LIST OF ON-GOING AND RECENTLY COMPLETED THESES
[Collaboration between Greece-Italy-Germany, GIG.]
Aim: The study of images PET, CT and MRI images from patients with cancers which present metastases, such as melanomas and sarcomas. The scope is to use the methods of fractal and multifractal analyses to develop indices related to the stage of the disease as well as parameters to evaluate the therapeutic outcome after medical treatments. Relevant quantities are the fractal dimensions of the image, the mass dimension, the autocorrelation function, the information dimension and the multifractal spectrum. The proposed MSc (or BA) thesis is a continuation of an earlier work by the same collaboration group (see ref. [1]).
Methodology:
For each case the following steps will be followed:
- A number of high resolution 2D Dicom images are given for each subject covering all human body (see typical 2D picture).
- As a first step the superposition of the 2D images into a 3D structure is required.
- A 3D digital representation of the human body is performed.
- Fractal dimensions, Correlations, Multifractal Spectra and the other biomarkers are computed.
- Comparisons of biomarkers between patients and controls The method will be applied to 25 patients, at different stages of the melanoma/sarcoma disease, before and after medical treatments and will be compared with those of a group of healthy subjects (control group).
Literature:
[1] Breki CM, Dimitrakopoulou-Strauss A, Hassel J, Theoxaris T, Sachpekidis C, Pan L, Provata A, “Fractal and multifractal analysis of PET/CT images of metastatic melanoma before and after treatment with ipilimumab”, EJNMMI Research 6(1):61, 2016.
[2] Medical PET Group - Biological Imaging, “Quantitative approaches of dynamic FDG-PET and PET/CT studies (dPET/CT) for the evaluation of oncological patients”, Cancer Imaging, 10/2012; 12(1):283-289. [3] Dimitrakopoulou-Strauss A, Strauss LG, Burger C, Mikolajczyk K, Lehnert T, Bernd L, Ewerbeck V, “On the fractal nature of dynamic positron emission tomography (PET) studies”. W J Nucl Med, 2:306-313, 2003.
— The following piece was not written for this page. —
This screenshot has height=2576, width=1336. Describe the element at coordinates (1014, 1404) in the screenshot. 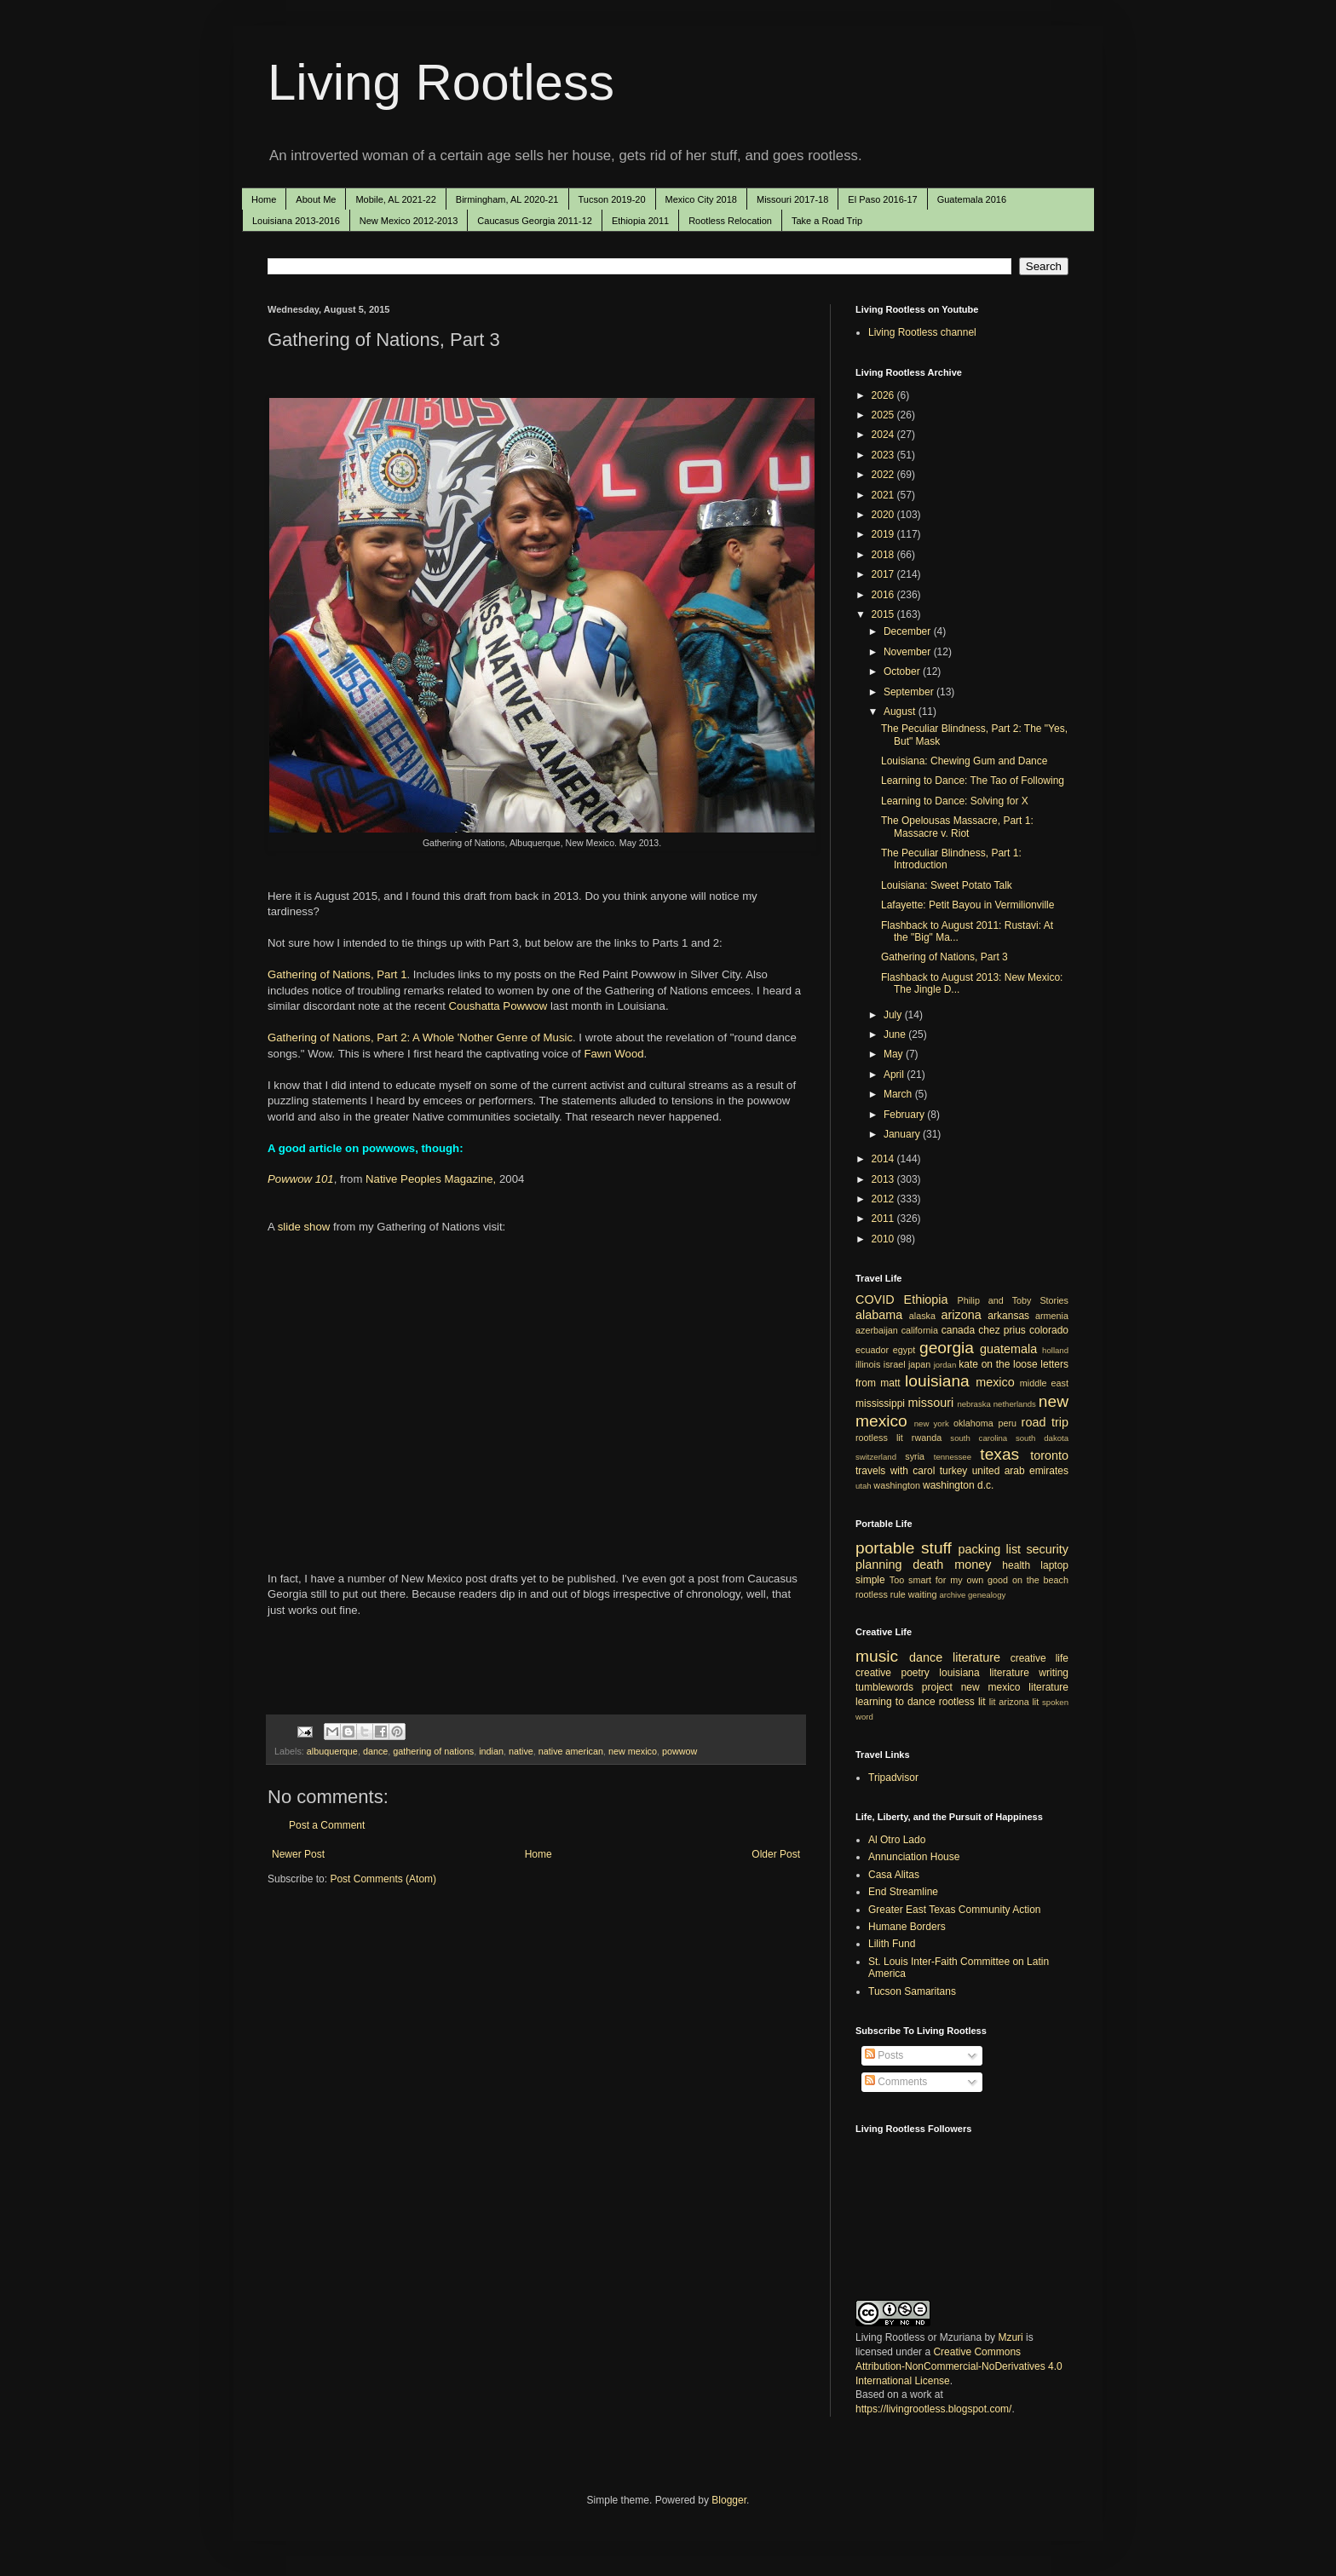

The proposed project aims to study the spatial correlations in systems of leaky integrate-and-fire neurons arranged on two rings of mutually coupled elements. The question is to find the parameter values for which the multiplex network synchonises or forms chimera states and to use the correlation function as a measure of synchronization.
The proposed project aims to highlight the influence of the spatial distribution of a population in the evolution of an SIRS epidemic process. The model is composed by a number of susceptible (S), infected (I) and recovered (R) individuals (agents) interacting locally on a 2D lattice. The agents, apart from interacting and infecting their nearest neighbours, they have the chance to travel long or short distances on the lattice and thus influence distant regions. We investigate how the existence of spatial distribution of the agents and motion (diffusion) on the lattice modifies the evolution of the epidemics compared to the results of the SIRS mean field model.